My sister and I were the poor kids in an affluent community in Vancouver, Canada. My mother suffered from a compulsive cooking and baking disorder and so my grandmother often took care of us and picked us up from school most days.
One spring, the school decided they were going to have sports day at a local park. The teachers sent us home with permission slips and instructions for the parents to pick us up from the park after lunch, instead of from school.
I was terrible at sports, but I remember that day scoring a home run in kickball, even after the other kids taunted me, sure that I would send the red rubber sphere skidding somewhere south-east of home base. I also remember after lunch, our formidable math teacher, Mr. Rivers, asked to speak to me privately. I was shaking like a leaf, sure I was about to get in trouble. But all he said was, “I just want to tell you that I served hot dogs to this entire school, and the only ones to say thank-you were you and your sister.”
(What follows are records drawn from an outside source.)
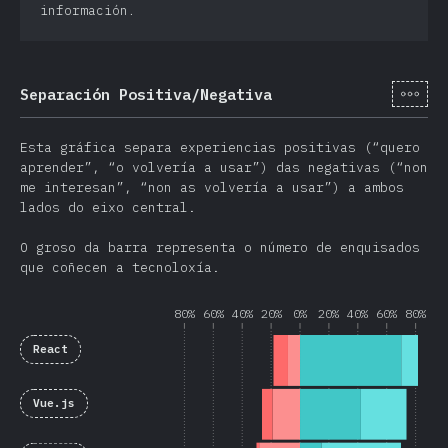
información.
[gl-
Separación Positiva/Negativa
Esta gráfica separa experiencias positivas (“quero
aprender”, “o volvería a usar”) das negativas (“non
me interesan”, “non as volvería a usar”) a ambos
lados do eixo central.
O groso da barra representa o número de enquisados
que coñecen a tecnoloxía.
80%
60%
40%
20%
0%
20%
40%
60%
80%
React
Vue.js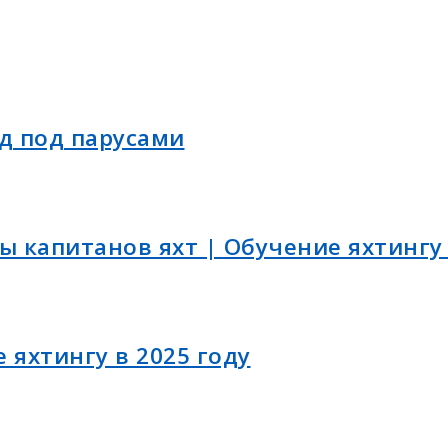
д под парусами
ы капитанов яхт | Обучение яхтингу 
 яхтингу в 2025 году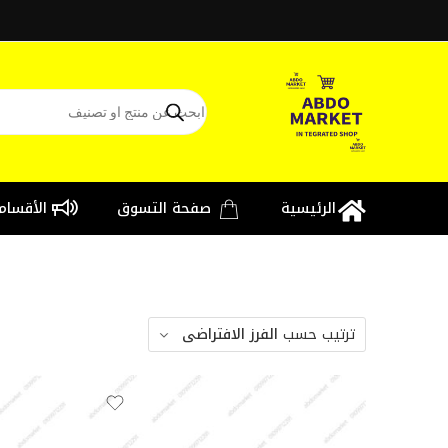
الرئيسية
صفحة التسوق
الأقسام
ترتيب حسب
الفرز الافتراضى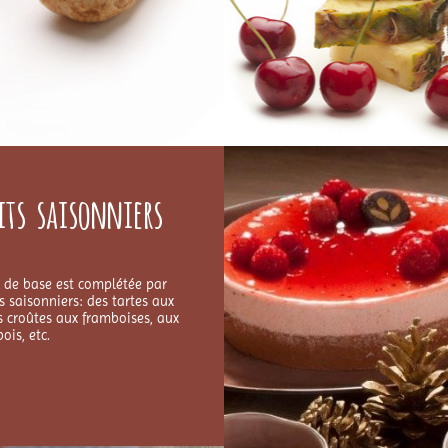
its saisonniers
de base est complétée par
es saisonniers: des tartes aux
es croûtes aux framboises, aux
bois, etc.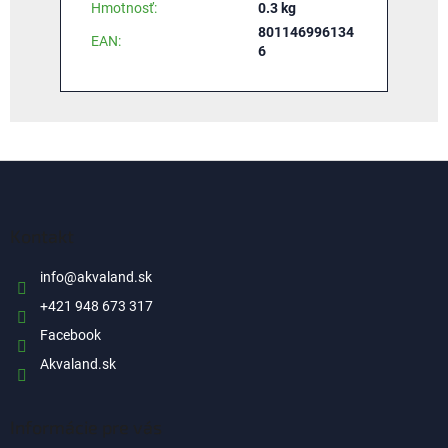
Hmotnosť
:
0.3 kg
801146996134
EAN
:
6
Z
á
p
ä
Kontakt
t
i
info
@
akvaland.sk
e
+421 948 673 317
Facebook
Akvaland.sk
Informácie pre vás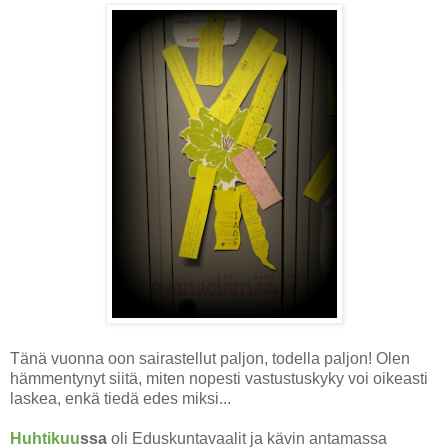
Tänä vuonna oon sairastellut paljon, todella paljon! Olen
hämmentynyt siitä, miten nopesti vastustuskyky voi oikeasti
laskea, enkä tiedä edes miksi...
Huhtikuu
ssa
oli Eduskuntavaalit ja kävin antamassa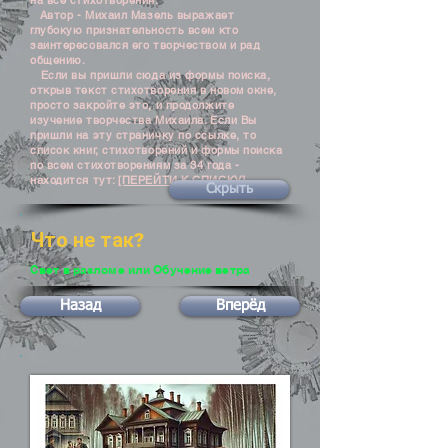
на все стихотворения.
Автор - Михаил Мазель выражает
глубокую признательность всем кто
заинтересовался его творчеством и рад
общению.
Если вы пришли сюда из формы поиска,
открыв текст стихотворения в новом окне,
просто закройте это, и продолжите
изучение творчества Михаила. Если Вы
пришли на эту страничку по ссылке, то
список книг, стихотворений и формы поиска
по всем стихотворениям за 34 года -
находится тут:
[ПЕРЕЙТИ К СПИСКУ]
Скрыть
Что не так?
Свет в разломе или Обучение ветра
Назад
Вперёд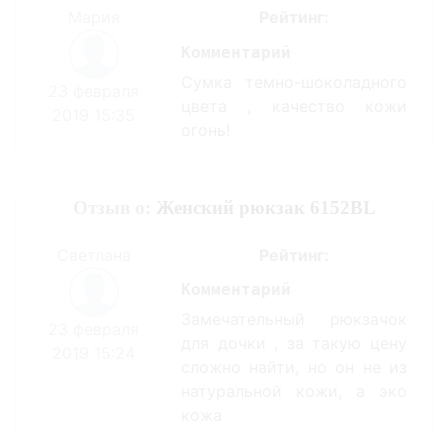
Мария
Рейтинг:
Комментарий
Сумка темно-шоколадного
23 февраля
цвета , качество кожи
2019 15:35
огонь!
Отзыв о:
Женский рюкзак 6152BL
Светлана
Рейтинг:
Комментарий
Замечательный рюкзачок
23 февраля
для дочки , за такую цену
2019 15:24
сложно найти, но он не из
натуральной кожи, а эко
кожа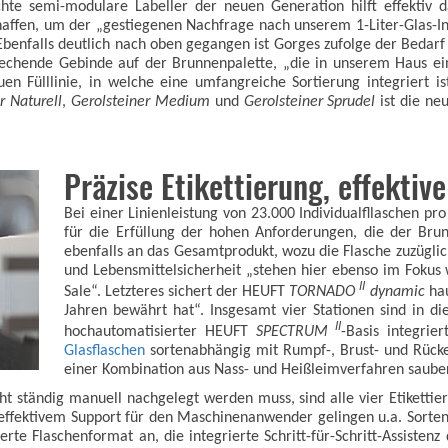
chte semi-modulare Labeller der neuen Generation hilft effektiv d
chaffen, um der „gestiegenen Nachfrage nach unserem 1-Liter-Glas-
 Ebenfalls deutlich nach oben gegangen ist Gorges zufolge der Bedarf
sprechende Gebinde auf der Brunnenpalette, „die in unserem Haus e
en Fülllinie, in welche eine umfangreiche Sortierung integriert i
r Naturell
,
Gerolsteiner Medium
und
Gerolsteiner Sprudel
ist die ne
Präzise Etikettierung, effekti
Bei einer Linienleistung von 23.000 Individualfllaschen pr
für die Erfüllung der hohen Anforderungen, die der Bru
ebenfalls an das Gesamtprodukt, wozu die Flasche zuzüglich
und Lebensmittelsicherheit „stehen hier ebenso im Fokus 
II
Sale“. Letzteres sichert der HEUFT
TORNADO
dynamic
hau
Jahren bewährt hat“. Insgesamt vier Stationen sind in die
II
hochautomatisierter HEUFT
SPECTRUM
-Basis integrie
Glasflaschen
sortenabhängig mit Rumpf-, Brust- und Rücken
einer Kombination aus Nass- und Heißleimverfahren sauber
cht ständig manuell nachgelegt werden muss, sind alle vier Etikett
effektivem Support für den Maschinenanwender gelingen u.a. Sorten
derte Flaschenformat an, die integrierte Schritt-für-Schritt-Assiste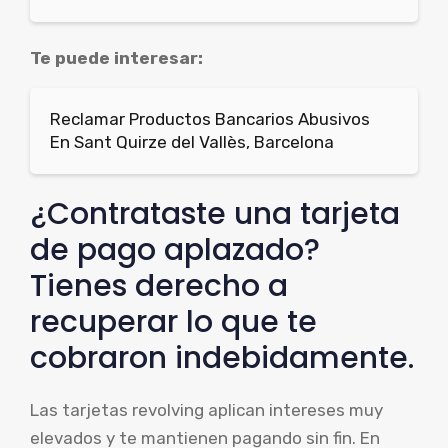
Te puede interesar:
Reclamar Productos Bancarios Abusivos
En Sant Quirze del Vallès, Barcelona
¿Contrataste una tarjeta
de pago aplazado?
Tienes derecho a
recuperar lo que te
cobraron indebidamente.
Las tarjetas revolving aplican intereses muy
elevados y te mantienen pagando sin fin. En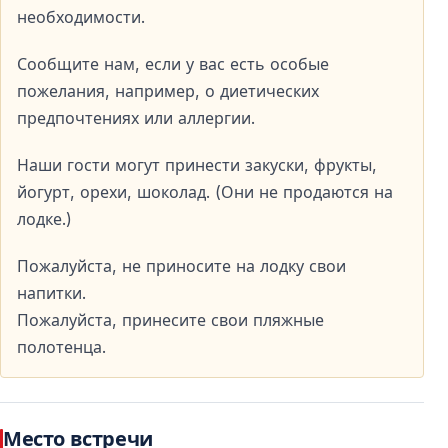
необходимости.
Сообщите нам, если у вас есть особые
пожелания, например, о диетических
предпочтениях или аллергии.
Наши гости могут принести закуски, фрукты,
йогурт, орехи, шоколад. (Они не продаются на
лодке.)
Пожалуйста, не приносите на лодку свои
напитки.
Пожалуйста, принесите свои пляжные
полотенца.
Место встречи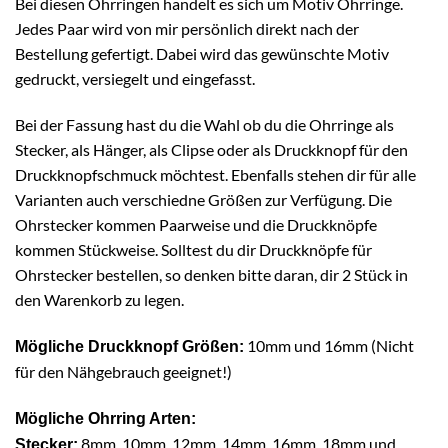
Bei diesen Ohrringen handelt es sich um Motiv Ohrringe.
Jedes Paar wird von mir persönlich direkt nach der
Bestellung gefertigt. Dabei wird das gewünschte Motiv
gedruckt, versiegelt und eingefasst.
Bei der Fassung hast du die Wahl ob du die Ohrringe als
Stecker, als Hänger, als Clipse oder als Druckknopf für den
Druckknopfschmuck möchtest. Ebenfalls stehen dir für alle
Varianten auch verschiedne Größen zur Verfügung. Die
Ohrstecker kommen Paarweise und die Druckknöpfe
kommen Stückweise. Solltest du dir Druckknöpfe für
Ohrstecker bestellen, so denken bitte daran, dir 2 Stück in
den Warenkorb zu legen.
10mm und 16mm (Nicht
Mögliche Druckknopf Größen:
für den Nähgebrauch geeignet!)
Mögliche Ohrring Arten:
8mm, 10mm, 12mm, 14mm, 16mm, 18mm und
Stecker: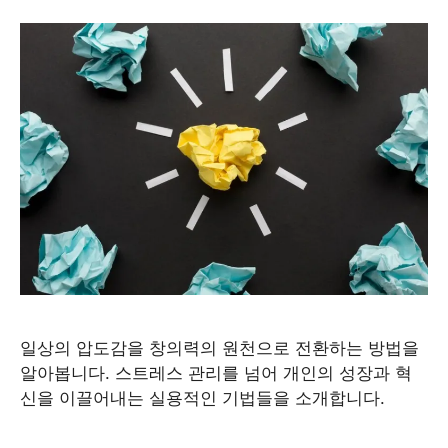
일상의 압도감을 창의력의 원천으로 전환하는 방법을
알아봅니다. 스트레스 관리를 넘어 개인의 성장과 혁
신을 이끌어내는 실용적인 기법들을 소개합니다.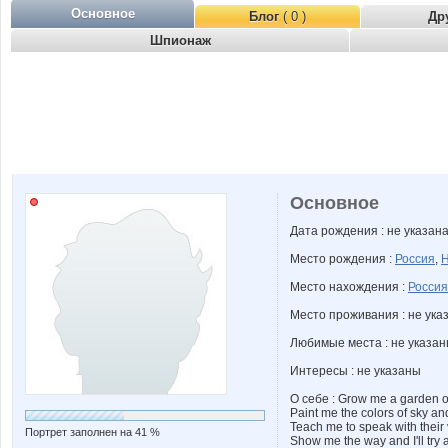
Основное
Блог
( 0 )
Др
Шпионаж
Основное
Дата рождения : не указан
Место рождения :
Россия
,
Н
Место нахождения :
Россия
Место проживания : не ука
Любимые места : не указа
Интересы : не указаны
О себе : Grow me a garden o
Paint me the colors of sky an
Teach me to speak with their
Портрет заполнен на 41 %
Show me the way and I'll try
You never forget that stuff.
At the end of the big day, we stood on the sidewalk with the other kids as, one after another, they were picked up by mothers in shiny Mercedes with equally shiny, feathered hair and big, lipstick smiles. This was the seventies and there were no teachers with clipboards taking head counts. By the time we realized we were the only ones left, there wasn’t an adult in sight.
We drifted back to the park just as a breeze picked up, rustling the grass and some colored paper in front of us.
“Money!” My sister exclaimed.
We ran after it and picked up the dollar bill. Then we spotted another and another. Shrieking, we chased after them until I think we had between five and eight dollars. That’s when my sister said we should stop “so some other poor kids can find it,” she said.
I’ll always remember the taste of the sweet, delicious, pink bubble gum ice-cream cone I bought with that money, slurping happily as we strolled back to school. There, my grandmother sat waiting for us in her green Valiant, her hair in curlers, a Matinee cigarette stuck to her bottom lip, as she carefully tore coupons from a supermarket flyer.
She looked up when she saw us and reached behind her to pull up the button. “Okay kids, hop in. There’s a sale on cantaloupe at the IGA.”